Soon, lasers may trigger showers on demand
Shooting lasers into the air can elicit the formation of water droplets, and scientists claim that the technique could one day help to induce rain artificially.
London: Shooting lasers into the air can elicit the formation of water droplets, and scientists claim that the technique could one day help to induce rain artificially.
For a long time, efforts to artificially trigger rain have focussed on ``cloud seeding`` — scattering small particles of silver iodide into the air to act as ``condensation nuclei``, or centres around which rain droplets can grow.
"The problem is, it`s still not clear that cloud seeding works efficiently.
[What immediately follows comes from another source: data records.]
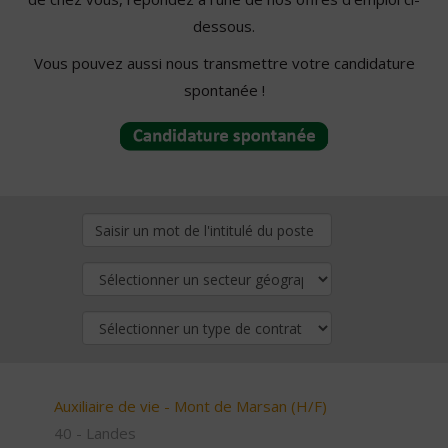
dessous.
Vous pouvez aussi nous transmettre votre candidature
spontanée !
Auxiliaire de vie - Mont de Marsan (H/F)
40 - Landes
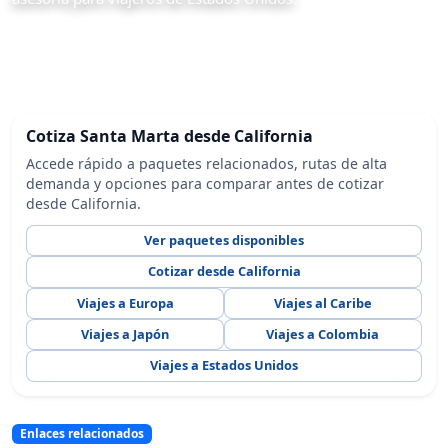
Cotiza Santa Marta desde California
Accede rápido a paquetes relacionados, rutas de alta
demanda y opciones para comparar antes de cotizar
desde California.
Ver paquetes disponibles
Cotizar desde California
Viajes a Europa
Viajes al Caribe
Viajes a Japón
Viajes a Colombia
Viajes a Estados Unidos
Enlaces relacionados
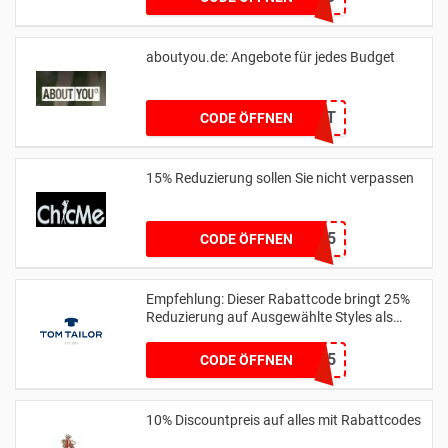
aboutyou.de: Angebote für jedes Budget
BDAYSUIT
CODE ÖFFNEN
15% Reduzierung sollen Sie nicht verpassen
SJQ15
CODE ÖFFNEN
Empfehlung: Dieser Rabattcode bringt 25%
Reduzierung auf Ausgewählte Styles als
Club Member
MEMBER25
CODE ÖFFNEN
10% Discountpreis auf alles mit Rabattcodes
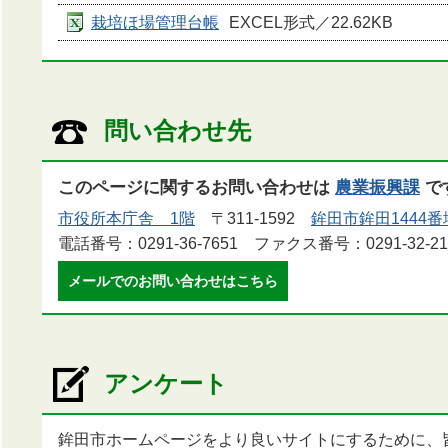
栽培ほ場管理台帳
EXCEL形式／22.62KB
問い合わせ先
このページに関するお問い合わせは
農業振興課
で
市役所本庁舎 1階
〒311-1592
鉾田市鉾田1444番
電話番号：0291-36-7651 ファクス番号：0291-32-21
メールでのお問い合わせはこちら
アンケート
鉾田市ホームページをより良いサイトにするために、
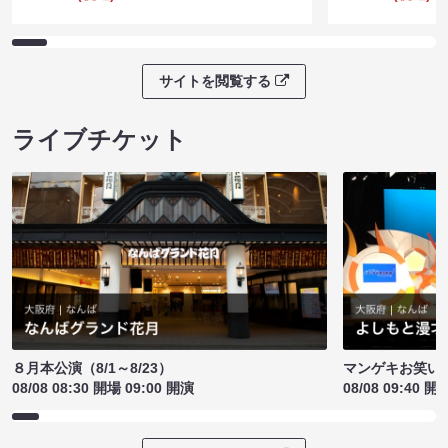
サイトを閲覧する
ライブチケット
８月本公演（8/1～8/23）
マンゲキお笑い
08/08 08:30 開場 09:00 開演
08/08 09:40 開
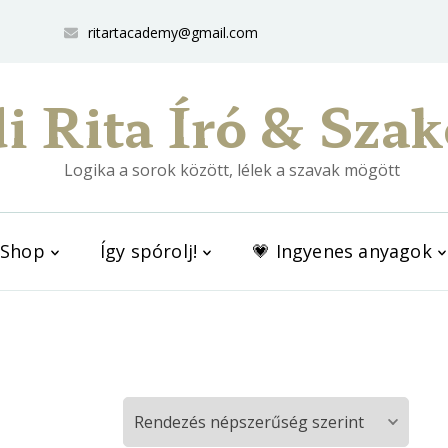
ritartacademy@gmail.com
i Rita Író & Szak
Logika a sorok között, lélek a szavak mögött
Shop
Így spórolj!
💗 Ingyenes anyagok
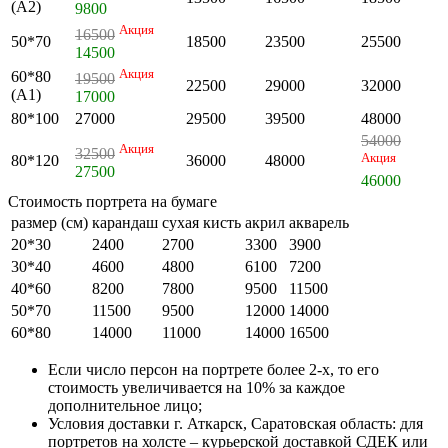
(А2)
9800
Акция
16500
50*70
18500
23500
25500
14500
Акция
60*80
19500
22500
29000
32000
(А1)
17000
80*100
27000
29500
39500
48000
54000
Акция
32500
Акция
80*120
36000
48000
27500
46000
Стоимость портрета на бумаге
размер (см)
карандаш
сухая кисть
акрил
акварель
20*30
2400
2700
3300
3900
30*40
4600
4800
6100
7200
40*60
8200
7800
9500
11500
50*70
11500
9500
12000
14000
60*80
14000
11000
14000
16500
Если число персон на портрете более 2-х, то его
стоимость увеличивается на 10% за каждое
дополнительное лицо;
Условия доставки г. Аткарск, Саратовская область: для
портретов на холсте – курьерской доставкой СДЕК или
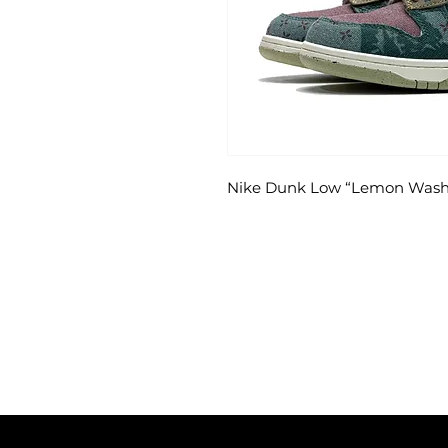
Nike Dunk Low “Lemon Wash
There are also worries about how safe adding silver iodide particles into the air is for the environment," Nature quoted optical physicist Jerome Kasparian at the University of Geneva, Switzerland, as saying.
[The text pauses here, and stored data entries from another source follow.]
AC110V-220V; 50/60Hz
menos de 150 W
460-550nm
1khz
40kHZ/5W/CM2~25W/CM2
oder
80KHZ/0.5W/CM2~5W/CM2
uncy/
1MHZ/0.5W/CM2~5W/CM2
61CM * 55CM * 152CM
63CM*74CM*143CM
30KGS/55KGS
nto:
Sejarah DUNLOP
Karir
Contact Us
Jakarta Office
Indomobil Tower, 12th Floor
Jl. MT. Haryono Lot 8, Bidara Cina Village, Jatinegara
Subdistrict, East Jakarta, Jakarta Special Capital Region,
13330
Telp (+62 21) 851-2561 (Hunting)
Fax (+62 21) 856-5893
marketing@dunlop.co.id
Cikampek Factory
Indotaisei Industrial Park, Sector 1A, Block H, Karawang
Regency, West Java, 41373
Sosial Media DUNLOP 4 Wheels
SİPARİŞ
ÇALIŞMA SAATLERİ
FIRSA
The researchers thought that there might be a more environmentally friendly alternative.
Firing a laser beam made up of short pulses into the air ionizes nitrogen and oxygen molecules around the beam to create a plasma, resulting in a ``plasma channel`` of ionized molecules.
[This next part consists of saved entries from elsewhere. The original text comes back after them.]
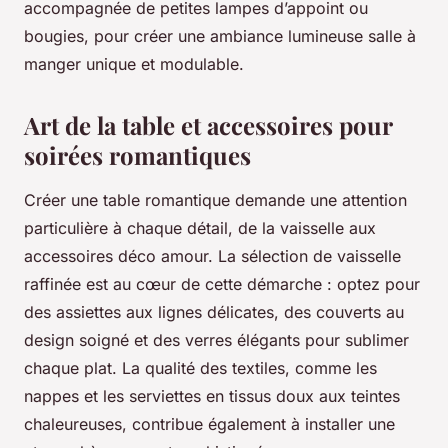
accompagnée de petites lampes d’appoint ou
bougies, pour créer une ambiance lumineuse salle à
manger unique et modulable.
Art de la table et accessoires pour
soirées romantiques
Créer une table romantique demande une attention
particulière à chaque détail, de la vaisselle aux
accessoires déco amour. La sélection de vaisselle
raffinée est au cœur de cette démarche : optez pour
des assiettes aux lignes délicates, des couverts au
design soigné et des verres élégants pour sublimer
chaque plat. La qualité des textiles, comme les
nappes et les serviettes en tissus doux aux teintes
chaleureuses, contribue également à installer une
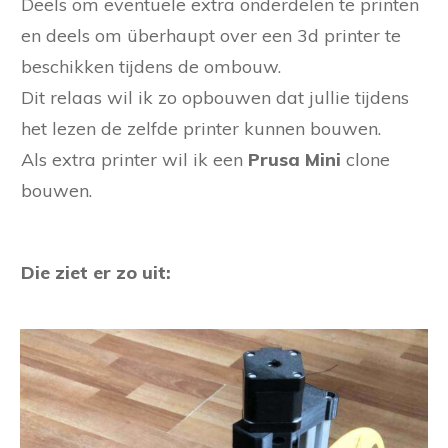
Deels om eventuele extra onderdelen te printen
en deels om überhaupt over een 3d printer te
beschikken tijdens de ombouw.
Dit relaas wil ik zo opbouwen dat jullie tijdens
het lezen de zelfde printer kunnen bouwen.
Als extra printer wil ik een
Prusa Mini
clone
bouwen.
Die ziet er zo uit:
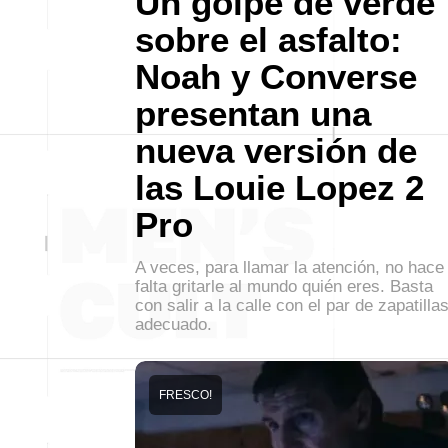
Un golpe de verde
sobre el asfalto:
Noah y Converse
presentan una
nueva versión de
las Louie Lopez 2
Pro
A veces, para llamar la atención, no hace
falta gritarle al mundo quién eres. Basta
con salir a la calle con el par de zapatilla
adecuado.
FRESCO!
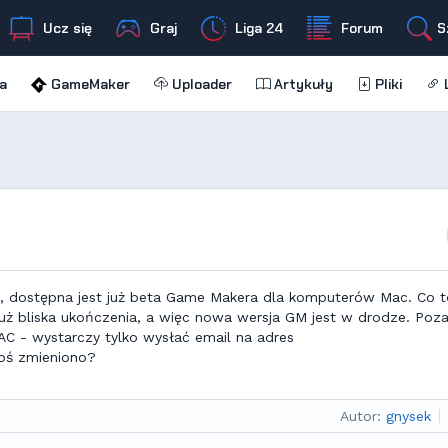
Ucz się
Graj
Liga 24
Forum
S
a
GameMaker
Uploader
Artykuły
Pliki
L
G, dostępna jest już beta Game Makera dla komputerów Mac. Co t
uż bliska ukończenia, a więc nowa wersja GM jest w drodze. Poz
 - wystarczy tylko wysłać email na adres
oś zmieniono?
Autor:
gnysek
These ionized molecules could act as natural condensation nuclei, explained Kasparian.
To see if this technique could induce droplets, the researchers fired a high-powered laser through an atmospheric cloud chamber in the lab containing saturated air (see video).
They illuminated the chamber using a second, standard low-power laser, enabling them to see and measure any droplets produced.
As soon as the laser was fired, drops measuring about 50 micrometres wide formed along the plasma channel.
Over the next three seconds, the droplets grew in size to 80 micrometres as the smaller droplets coalesced.
Next, the researchers took the technique outside.
They tested their high-powered portable ``Teramobile laser`` over a number of different nights and in various humidity conditions.
And they detected that the amount of condensation induced by monitoring how much the light from a second laser was back scattered by any droplets.
In low humidity conditions, the Teramobile laser did not induce droplets.
But when the humidity was high, the team measured up to 20 times more back-scattering after the Teramobile laser was fired than before, said Kasparian, suggesting that condensation droplets were forming.
"This is the first time that a laser has been used to cause condensation outdoors," said Roland Sauerbrey, an expert on laser physics.
The results are published online in Nature Photonics1.